Starting with the line with "сплатно в хорошем качестве" in the entries below and going on through the line with "Bulanci sú proste", output every line exactly and nothing more. No pictures.

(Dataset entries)
------------------------------------------------------------

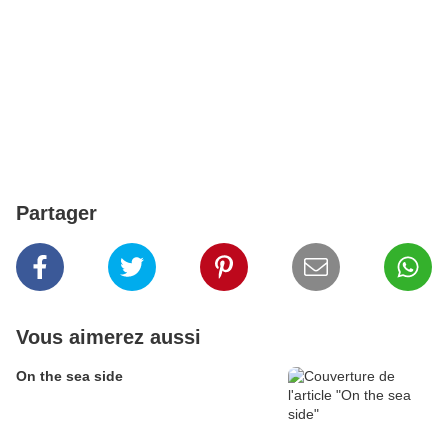
Partager
Vous aimerez aussi
On the sea side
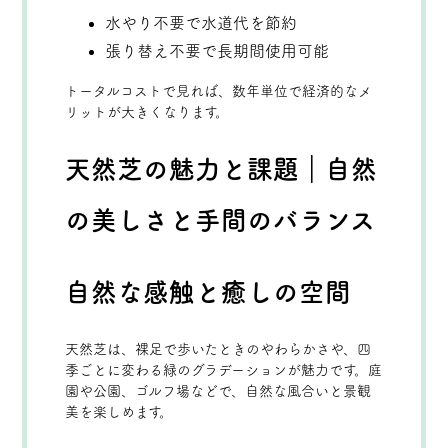
水やり不要で水道代を節約
張り替え不要で長期間使用可能
トータルコストで見れば、数年単位で経済的なメ
リットが大きくなります。
天然芝の魅力と課題｜自然
の美しさと手間のバランス
自然な感触と癒しの空間
天然芝は、裸足で歩いたときのやわらかさや、四
季ごとに変わる緑のグラデーションが魅力です。庭
園や公園、ゴルフ場などで、自然な風合いと景観
美を楽しめます。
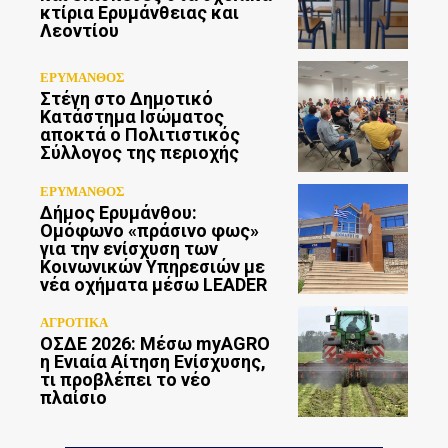
κτίρια Ερυμάνθειας και
Λεοντίου
ΕΡΥΜΑΝΘΟΣ
Στέγη στο Δημοτικό
Κατάστημα Ισώματος
αποκτά ο Πολιτιστικός
Σύλλογος της περιοχής
ΕΡΥΜΑΝΘΟΣ
Δήμος Ερυμάνθου:
Ομόφωνο «πράσινο φως»
για την ενίσχυση των
Κοινωνικών Υπηρεσιών με
νέα οχήματα μέσω LEADER
ΑΓΡΟΤΙΚΑ
ΟΣΔΕ 2026: Μέσω myAGRO
η Ενιαία Αίτηση Ενίσχυσης,
τι προβλέπει το νέο
πλαίσιο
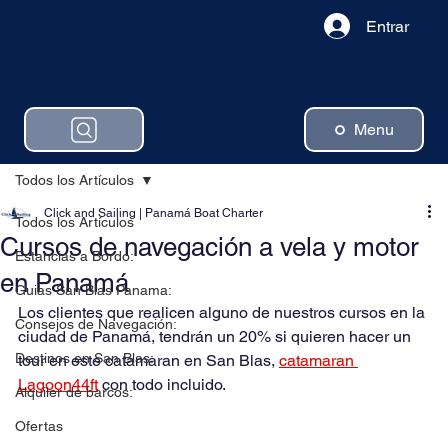
Entrar
Menu
Todos los Artículos
Click and Sailing | Panamá Boat Charter
Todos los Artículos
Cursos de navegación a vela y motor
Estancias a Bordo:
en Panamá
Guias San Blas Panama:
Los clientes que realicen alguno de nuestros cursos en la 
Consejos de Navegación:
ciudad de Panamá, tendrán un 20% si quieren hacer un 
Destinos en San Blas:
tour en este catamaran en San Blas, 
catamaran 
Lagoon44ft
 con todo incluido.
Alquiler de barcos:
Ofertas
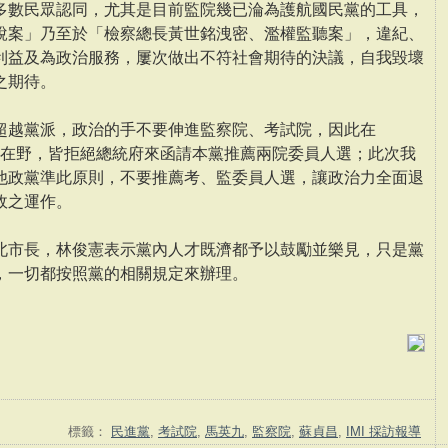
多數民眾認同，尤其是目前監院幾已淪為護航國民黨的工具，
說案」乃至於「檢察總長黃世銘洩密、濫權監聽案」，違紀、
利益及為政治服務，屢次做出不符社會期待的決議，自我毀壞
之期待。
超越黨派，政治的手不要伸進監察院、考試院，因此在
執政或在野，皆拒絕總統府來函請本黨推薦兩院委員人選；此次我
他政黨準此原則，不要推薦考、監委員人選，讓政治力全面退
政之運作。
北市長，林俊憲表示黨內人才既濟都予以鼓勵並樂見，只是黨
，一切都按照黨的相關規定來辦理。
標籤：
民進黨
,
考試院
,
馬英九
,
監察院
,
蘇貞昌
,
IMI 採訪報導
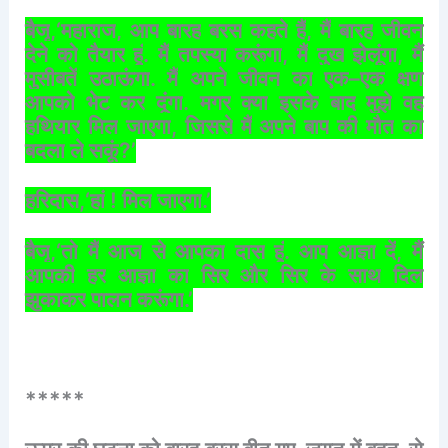
बैजू
,‘
महाराज
,
आप
बारह
बरस
कहते
हैं
,
मैं
बारह
जीवन
देने
को
तैयार
हूं
.
मैं
तपस्या
करूंगा
,
मैं
दुख
झेलूंगा
,
मैं
मुसीबतें
उठाऊंगा
.
मैं
अपने
जीवन
का
एक
–
एक
क्षण
आपको
भेट
कर
दूंगा
.
मगर
क्या
इसके
बाद
मुझे
वह
हथियार
मिल
जाएगा
,
जिससे
मैं
अपने
बाप
की
मौत
का
बदला
ले
सकूं
?’
हरिदास
,‘
हां
!
मिल
जाएगा
.’
बैजू
,‘
तो
मैं
आज
से
आपका
दास
हूं
.
आप
आज्ञा
दें
,
मैं
आपकी
हर
आज्ञा
का
सिर
और
सिर
के
साथ
दिल
झुकाकर
पालन
करूंगा
.’
*****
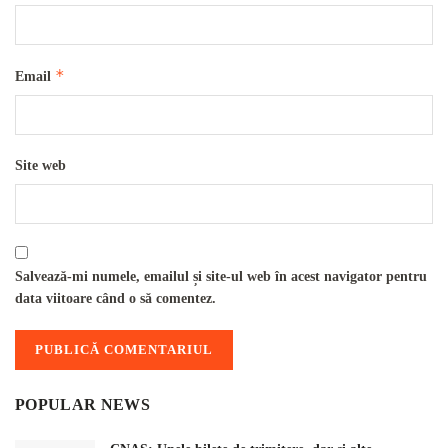
*
Email
Site web
Salvează-mi numele, emailul și site-ul web în acest navigator pentru
data viitoare când o să comentez.
POPULAR NEWS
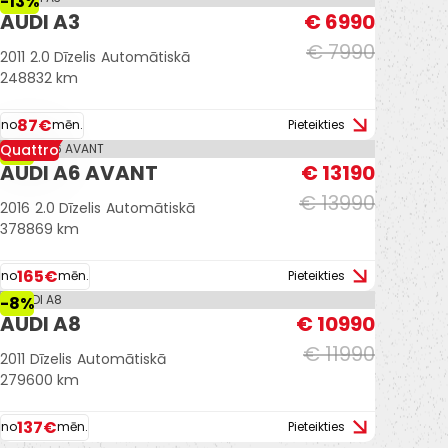
-13%
AUDI A3
€ 6990
€ 7990
2011
2.0 Dīzelis
Automātiskā
248832 km
87€
no
mēn.
Pieteikties
Quattro
-6%
AUDI A6 AVANT
€ 13190
€ 13990
2016
2.0 Dīzelis
Automātiskā
378869 km
165€
no
mēn.
Pieteikties
-8%
AUDI A8
€ 10990
€ 11990
2011
Dīzelis
Automātiskā
279600 km
137€
no
mēn.
Pieteikties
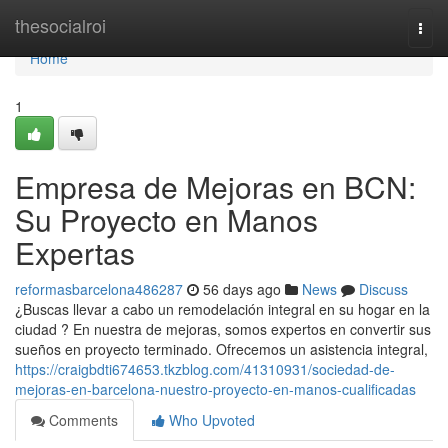
Home
thesocialroi
Togg
navi
Home
1
Empresa de Mejoras en BCN:
Su Proyecto en Manos
Expertas
reformasbarcelona486287
56 days ago
News
Discuss
¿Buscas llevar a cabo un remodelación integral en su hogar en la
ciudad ? En nuestra de mejoras, somos expertos en convertir sus
sueños en proyecto terminado. Ofrecemos un asistencia integral,
https://craigbdti674653.tkzblog.com/41310931/sociedad-de-
mejoras-en-barcelona-nuestro-proyecto-en-manos-cualificadas
Comments
Who Upvoted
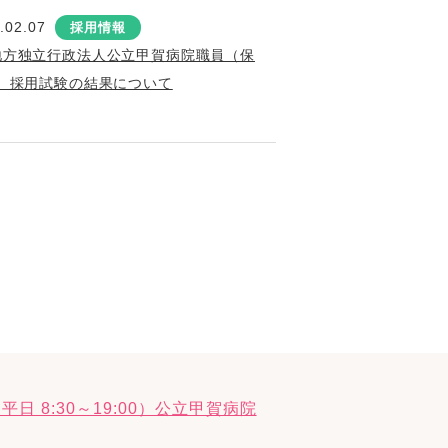
.02.07
採用情報
地方独立行政法人公立甲賀病院職員（保
）採用試験の結果について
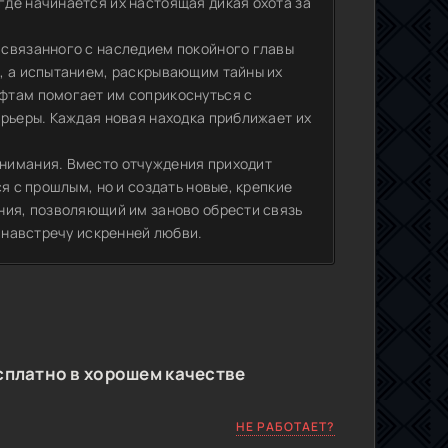
де начинается их настоящая дикая охота за
 связанного с наследием покойного главы
, а испытанием, раскрывающим тайны их
фтам помогает им соприкоснуться с
арьеры. Каждая новая находка приближает их
нимания. Вместо отчуждения приходит
я с прошлым, но и создать новые, крепкие
ния, позволяющий им заново обрести связь
а навстречу искренней любви.
сплатно в хорошем качестве
НЕ РАБОТАЕТ?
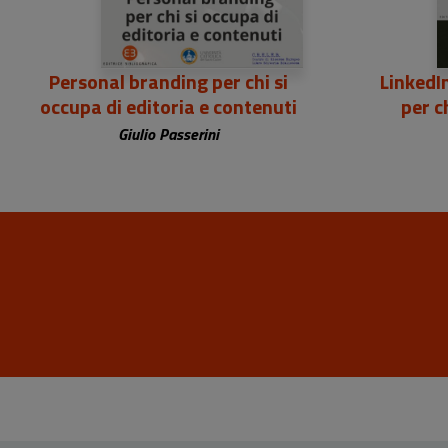
Personal branding per chi si
LinkedI
occupa di editoria e contenuti
per c
Giulio Passerini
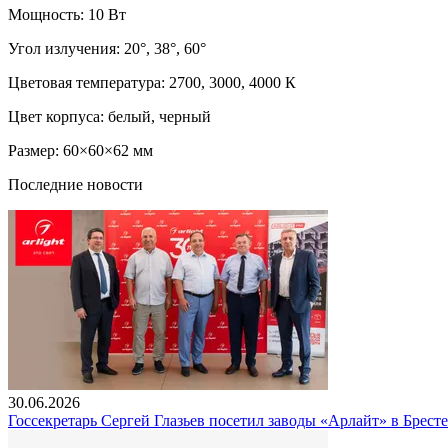
Мощность: 10 Вт
Угол излучения: 20°, 38°, 60°
Цветовая температура: 2700, 3000, 4000 К
Цвет корпуса: белый, черный
Размер: 60×60×62 мм
Последние новости
30.06.2026
Госсекретарь Сергей Глазьев посетил заводы «Арлайт» в Брест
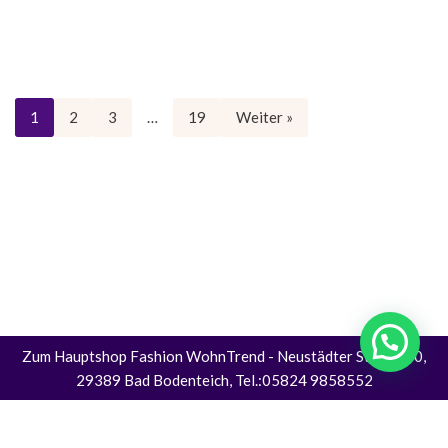
1
2
3
…
19
Weiter »
Zum Hauptshop Fashion WohnTrend
- Neustädter Straße 30,
29389 Bad Bodenteich, Tel.:05824 9858552
Alle Preise inkl. der gesetzlichen MwSt.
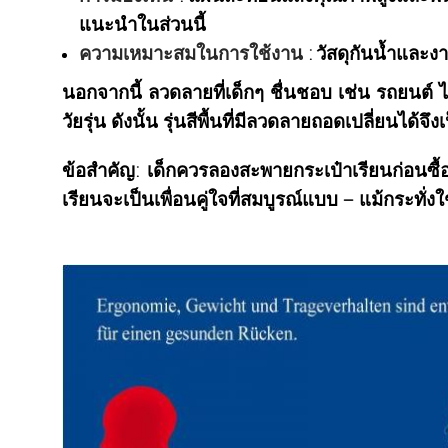
แนะนำในส่วนนี้
ความเหมาะสมในการใช้งาน
: วัสดุกันน้ำและง
นอกจากนี้ ลวดลายที่เด็กๆ ชื่นชอบ เช่น รถยนต์
วัยรุ่น ดังนั้น รุ่นสีพื้นที่มีลวดลายถอดเปลี่ยนได้จ
ข้อสำคัญ: เด็กควรลองสะพายกระเป๋าเรียนก่อนซื
เรียนจะเป็นเพื่อนคู่ใจที่สมบูรณ์แบบ – แม้กระทั่ง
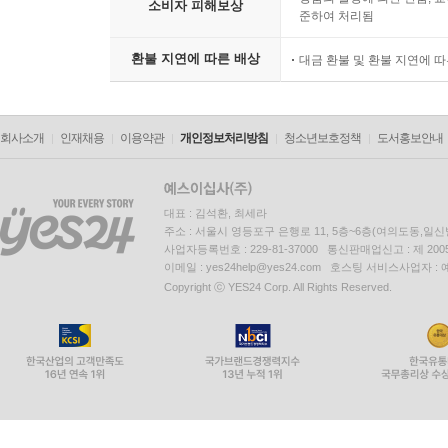
소비자 피해보상
준하여 처리됨
환불 지연에 따른 배상
대금 환불 및 환불 지연에 
회사소개
인재채용
이용약관
개인정보처리방침
청소년보호정책
도서홍보안내
대표 : 김석환, 최세라
주소 : 서울시 영등포구 은행로 11, 5층~6층(여의도동,일신
사업자등록번호 : 229-81-37000 통신판매업신고 : 제 200
이메일 : yes24help@yes24.com 호스팅 서비스사업자 :
Copyright ⓒ YES24 Corp. All Rights Reserved.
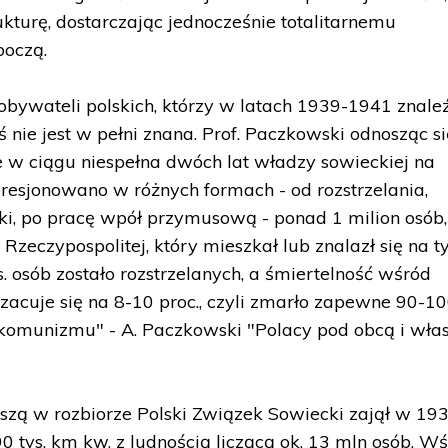
ukturę, dostarczając jednocześnie totalitarnemu
boczą.
obywateli polskich, którzy w latach 1939-1941 znaleźl
 nie jest w pełni znana. Prof. Paczkowski odnosząc s
 że w ciągu niespełna dwóch lat władzy sowieckiej na
resjonowano w różnych formach - od rozstrzelania,
łki, po pracę wpół przymusową - ponad 1 milion osób,
Rzeczypospolitej, który mieszkał lub znalazł się na 
s. osób zostało rozstrzelanych, a śmiertelność wśród
zacuje się na 8-10 proc., czyli zmarło zapewne 90-1
a komunizmu" - A. Paczkowski "Polacy pod obcą i wła
eszą w rozbiorze Polski Związek Sowiecki zajął w 193
 tys. km kw. z ludnością liczącą ok. 13 mln osób. W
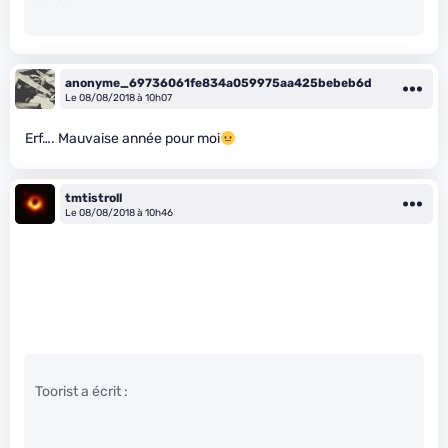
anonyme_69736061fe834a059975aa425bebeb6d
Le 08/08/2018 à 10h07
Erf…. Mauvaise année pour moi
tmtistroll
Le 08/08/2018 à 10h46
Toorist a écrit :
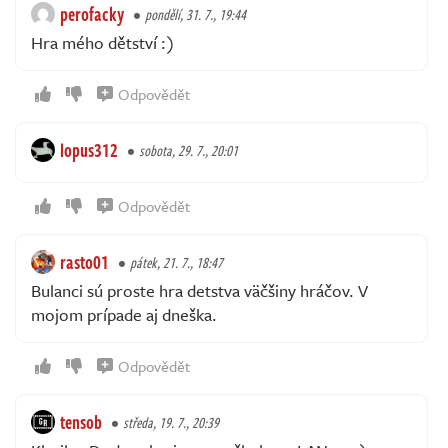
perofacky
pondělí, 31. 7., 19:44
Hra mého dětství :)
Odpovědět
lopus312
sobota, 29. 7., 20:01
Odpovědět
rasto01
pátek, 21. 7., 18:47
Bulanci sú proste hra detstva väčšiny hráčov. V
mojom prípade aj dneška.
Odpovědět
tensob
středa, 19. 7., 20:39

------------------------------------------------------------

◆ **Exercise output**:
сплатно в хорошем качестве
НЕ РАБОТАЕТ?
Personal branding per chi si
LinkedI
occupa di editoria e contenuti
per c
Giulio Passerini
Мощность: 10 Вт
Угол излучения: 20°, 38°, 60°
Цветовая температура: 2700, 3000, 4000 К
Цвет корпуса: белый, черный
Размер: 60×60×62 мм
Последние новости
30.06.2026
Госсекретарь Сергей Глазьев посетил заводы «Арлайт» в Брест
1
2
3
…
19
Weiter »
Zum Hauptshop Fashion WohnTrend
- Neustädter Straße 30,
29389 Bad Bodenteich, Tel.:05824 9858552
Alle Preise inkl. der gesetzlichen MwSt.
แนะนำในส่วนนี้
ความเหมาะสมในการใช้งาน
: วัสดุกันน้ำและง
นอกจากนี้ ลวดลายที่เด็กๆ ชื่นชอบ เช่น รถยนต์
วัยรุ่น ดังนั้น รุ่นสีพื้นที่มีลวดลายถอดเปลี่ยนได้จ
ข้อสำคัญ: เด็กควรลองสะพายกระเป๋าเรียนก่อนซื
เรียนจะเป็นเพื่อนคู่ใจที่สมบูรณ์แบบ – แม้กระทั่ง
소비자 피해보상
준하여 처리됨
환불 지연에 따른 배상
대금 환불 및 환불 지연에 
회사소개
인재채용
이용약관
개인정보처리방침
청소년보호정책
도서홍보안내
대표 : 김석환, 최세라
주소 : 서울시 영등포구 은행로 11, 5층~6층(여의도동,일신
사업자등록번호 : 229-81-37000 통신판매업신고 : 제 200
이메일 : yes24help@yes24.com 호스팅 서비스사업자 :
Copyright ⓒ YES24 Corp. All Rights Reserved.
ukturę, dostarczając jednocześnie totalitarnemu
boczą.
obywateli polskich, którzy w latach 1939-1941 znaleźl
 nie jest w pełni znana. Prof. Paczkowski odnosząc s
 że w ciągu niespełna dwóch lat władzy sowieckiej na
resjonowano w różnych formach - od rozstrzelania,
łki, po pracę wpół przymusową - ponad 1 milion osób,
Rzeczypospolitej, który mieszkał lub znalazł się na 
s. osób zostało rozstrzelanych, a śmiertelność wśród
zacuje się na 8-10 proc., czyli zmarło zapewne 90-1
a komunizmu" - A. Paczkowski "Polacy pod obcą i wła
eszą w rozbiorze Polski Związek Sowiecki zajął w 193
 tys. km kw. z ludnością liczącą ok. 13 mln osób. W
anonyme_69736061fe834a059975aa425bebeb6d
Le 08/08/2018 à 10h07
Erf…. Mauvaise année pour moi
tmtistroll
Le 08/08/2018 à 10h46
Toorist a écrit :
perofacky
pondělí, 31. 7., 19:44
Hra mého dětství :)
Odpovědět
lopus312
sobota, 29. 7., 20:01
Odpovědět
rasto01
pátek, 21. 7., 18:47
Bulanci sú proste hra detstva väčšiny hráčov. V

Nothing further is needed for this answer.